The three undergrads looked warily at the pulverized apples in their bowl.

The would-be pastry chefs had planned to drop dollops of the mixture into a chemical bath, creating fruity spheres with a filmy skin and an oozing interior. Their early attempts left a lot to be desired. The apple mush was bland, like baby food. The finished globules were teardrop-shaped rather than round. And they were chewy, like aging Jell-O.

"It needs sugar," Amirari Diego said, with a sigh.

Diego and his two buddies, Stephen Phan and Kevin Yang, were playing with their food for the sake of science - and their transcripts.

They're students in Physiological Sciences 7 (that would be Science & Food to you and me), a class at UCLA that teaches all about the physics that make lettuce crispy, meat chewy and dough springy; the molecules that make coffee bitter, and carrots sweet.

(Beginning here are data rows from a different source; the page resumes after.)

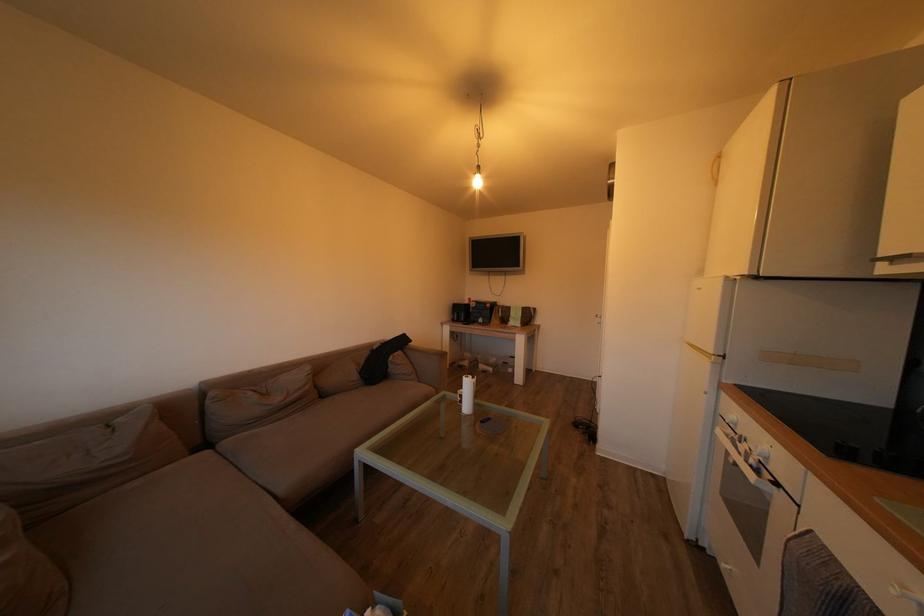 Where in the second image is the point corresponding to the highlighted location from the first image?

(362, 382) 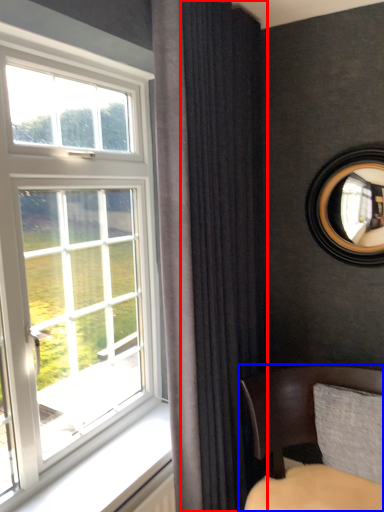 Question: Which object appears farthest to the camera in this image, curtain (highlighted by a red box) or chair (highlighted by a blue box)?

Choices:
 (A) curtain
 (B) chair

Answer: (A) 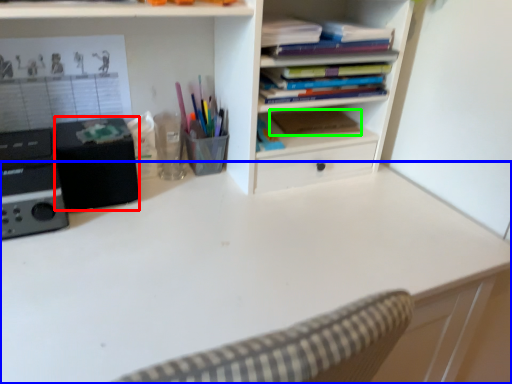 Question: Which object is positioned closest to speaker (highlighted by a red box)? Select from desk (highlighted by a blue box) and paperback book (highlighted by a green box).

Choices:
 (A) desk
 (B) paperback book

Answer: (A) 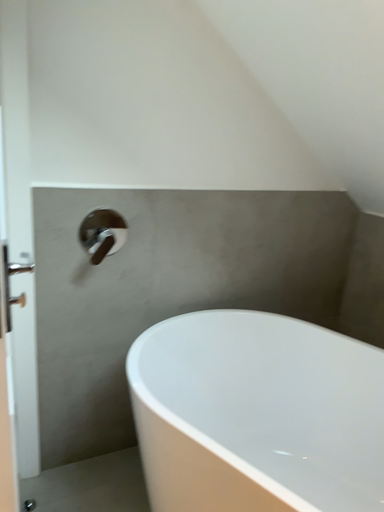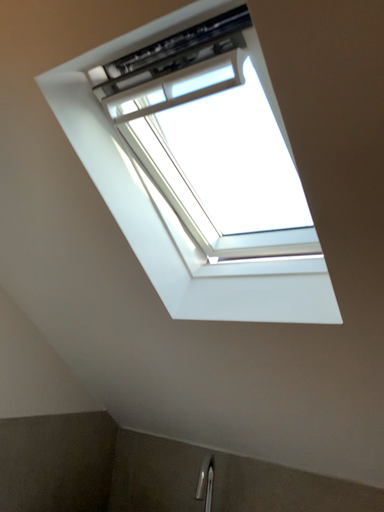 Question: Which way did the camera rotate in the video?

Choices:
 (A) rotated downward
 (B) rotated upward

Answer: (B) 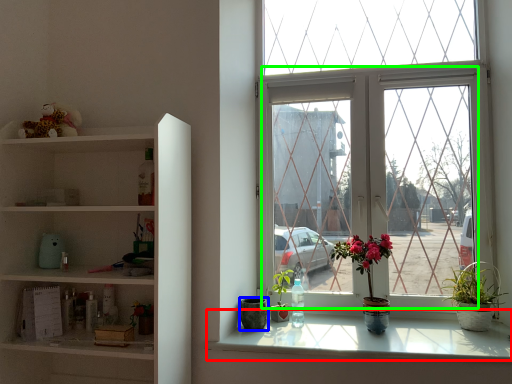 Question: Which is farther away from window sill (highlighted by a red box)? flowerpot (highlighted by a blue box) or glass window (highlighted by a green box)?

Choices:
 (A) flowerpot
 (B) glass window

Answer: (B) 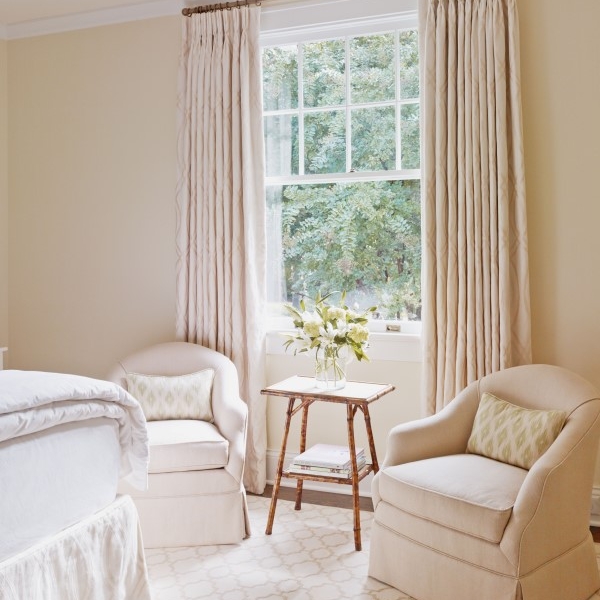 You are a GUI agent. You are given a task and a screenshot of the screen. Output one action in this format:
    pyautogui.click(x=<x>, y=<y>)
    Task: Click on the glass window panels
    Image resolution: width=600 pixels, height=600 pixels.
    Given the screenshot: What is the action you would take?
    pyautogui.click(x=286, y=82), pyautogui.click(x=280, y=145), pyautogui.click(x=321, y=146), pyautogui.click(x=323, y=91), pyautogui.click(x=371, y=93), pyautogui.click(x=373, y=133), pyautogui.click(x=413, y=134), pyautogui.click(x=408, y=87), pyautogui.click(x=353, y=255)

Students get to eat ants with Brazilian chef Alex Atala and watch "Top Chef" champ Michael Voltaggio make a complicated beef dish. They attend lectures by culinary luminaries such as Chez Panisse owner Alice Waters and Momofuku Milk Bar founder Christina Tosi.

At the end of the semester, 25 percent of their grade will hinge on what might be the world's first "scientific bake-off" _ a glitzy competition to create an American classic: apple pie.

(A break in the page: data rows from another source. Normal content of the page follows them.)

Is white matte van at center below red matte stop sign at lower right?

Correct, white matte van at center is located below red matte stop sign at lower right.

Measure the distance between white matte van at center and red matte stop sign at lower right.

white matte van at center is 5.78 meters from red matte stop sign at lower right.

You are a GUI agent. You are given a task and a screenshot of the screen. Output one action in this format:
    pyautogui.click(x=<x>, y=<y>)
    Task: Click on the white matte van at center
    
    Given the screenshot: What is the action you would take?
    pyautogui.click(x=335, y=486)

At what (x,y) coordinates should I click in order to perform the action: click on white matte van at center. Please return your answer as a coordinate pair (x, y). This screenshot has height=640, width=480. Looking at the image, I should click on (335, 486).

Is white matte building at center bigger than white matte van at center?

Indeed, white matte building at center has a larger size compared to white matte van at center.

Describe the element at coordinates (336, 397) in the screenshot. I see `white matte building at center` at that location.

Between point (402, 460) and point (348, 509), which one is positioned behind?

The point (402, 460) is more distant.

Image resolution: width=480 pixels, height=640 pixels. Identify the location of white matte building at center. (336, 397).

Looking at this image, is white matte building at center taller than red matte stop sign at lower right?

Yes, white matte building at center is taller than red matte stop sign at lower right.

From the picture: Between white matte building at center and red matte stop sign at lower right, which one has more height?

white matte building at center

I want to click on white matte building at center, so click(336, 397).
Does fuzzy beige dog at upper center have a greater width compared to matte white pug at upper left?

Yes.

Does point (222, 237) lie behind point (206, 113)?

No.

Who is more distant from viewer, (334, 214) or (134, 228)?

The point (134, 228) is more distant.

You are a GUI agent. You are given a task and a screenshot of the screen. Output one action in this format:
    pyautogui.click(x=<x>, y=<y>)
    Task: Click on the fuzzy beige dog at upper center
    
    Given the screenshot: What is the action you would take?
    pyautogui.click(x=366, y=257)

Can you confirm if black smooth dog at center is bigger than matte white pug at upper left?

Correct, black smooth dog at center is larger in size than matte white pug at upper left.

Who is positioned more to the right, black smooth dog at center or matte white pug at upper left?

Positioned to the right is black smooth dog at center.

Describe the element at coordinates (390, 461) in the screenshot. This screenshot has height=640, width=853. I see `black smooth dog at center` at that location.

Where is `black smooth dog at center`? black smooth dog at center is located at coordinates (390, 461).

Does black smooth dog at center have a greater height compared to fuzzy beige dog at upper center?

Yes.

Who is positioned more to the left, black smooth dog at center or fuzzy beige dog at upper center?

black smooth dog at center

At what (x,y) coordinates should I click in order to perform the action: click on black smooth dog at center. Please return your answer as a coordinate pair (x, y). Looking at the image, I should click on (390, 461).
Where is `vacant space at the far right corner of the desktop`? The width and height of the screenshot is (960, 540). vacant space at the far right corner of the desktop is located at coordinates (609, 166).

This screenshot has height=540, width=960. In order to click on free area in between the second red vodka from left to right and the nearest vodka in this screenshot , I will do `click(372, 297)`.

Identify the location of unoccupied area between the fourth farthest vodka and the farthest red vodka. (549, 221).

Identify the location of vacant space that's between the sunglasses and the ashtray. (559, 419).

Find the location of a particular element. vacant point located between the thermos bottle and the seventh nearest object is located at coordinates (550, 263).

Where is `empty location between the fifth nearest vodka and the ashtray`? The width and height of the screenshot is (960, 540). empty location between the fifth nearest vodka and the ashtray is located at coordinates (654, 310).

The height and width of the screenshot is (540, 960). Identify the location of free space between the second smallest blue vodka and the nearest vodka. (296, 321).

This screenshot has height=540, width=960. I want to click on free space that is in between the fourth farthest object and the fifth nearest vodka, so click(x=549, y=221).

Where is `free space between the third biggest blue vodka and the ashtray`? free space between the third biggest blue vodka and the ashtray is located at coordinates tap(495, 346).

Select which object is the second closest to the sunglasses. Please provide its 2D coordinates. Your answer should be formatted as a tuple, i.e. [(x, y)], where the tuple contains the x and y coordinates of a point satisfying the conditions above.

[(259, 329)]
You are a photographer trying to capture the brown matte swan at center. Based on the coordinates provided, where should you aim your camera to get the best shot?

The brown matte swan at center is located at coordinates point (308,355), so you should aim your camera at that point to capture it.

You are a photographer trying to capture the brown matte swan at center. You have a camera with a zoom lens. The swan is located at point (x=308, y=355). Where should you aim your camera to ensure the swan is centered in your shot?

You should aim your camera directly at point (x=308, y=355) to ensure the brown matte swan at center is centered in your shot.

Before the class is over, students will assess the "structural stability" of their crusts, calculating pastry density using kitchen scales. They'll dip strips of litmus paper into pie fillings to measure pH and gauge whether Granny Smith apples' acidity makes them better or worse in a pie, or how acid affects the way custards congeal in a filling. They'll use math equations that include pi.

And they'll learn whether good science makes good pies.

"I'm a science major, and this has been really hard," said Neil Brinckerhoff, a human biology and society student. "It's a lot of different concepts in one class."

Professor Amy Rowat, a 37-year-old Canadian biophysicist whose reddish curls and penchant for boots and printed T-shirts make her look like a student herself, co-developed the idea for Science & Food about three years ago, during a teaching stint at Harvard University. Carbohydrates, fats and proteins, Rowat came to realize, were nifty vehicles for explaining a lot of scientific concepts.

"Food is something students can experiment with directly," she said. "They have experience with it."

So Rowat, a self-described "intuitive cook" who had been experimenting in the kitchen since she was a toddler, designed a course that used food to explain physical science. In class, she explained why cooking amounted to "altering the interactions between molecules," and how temperature, acidity, salt content and physical manipulation of ingredients all played a role in making food safe and delicious to eat.

Rowat added the bake-off this year because she wanted to get students thinking about the scientific method: the painstaking process scientists use to understand the world around them.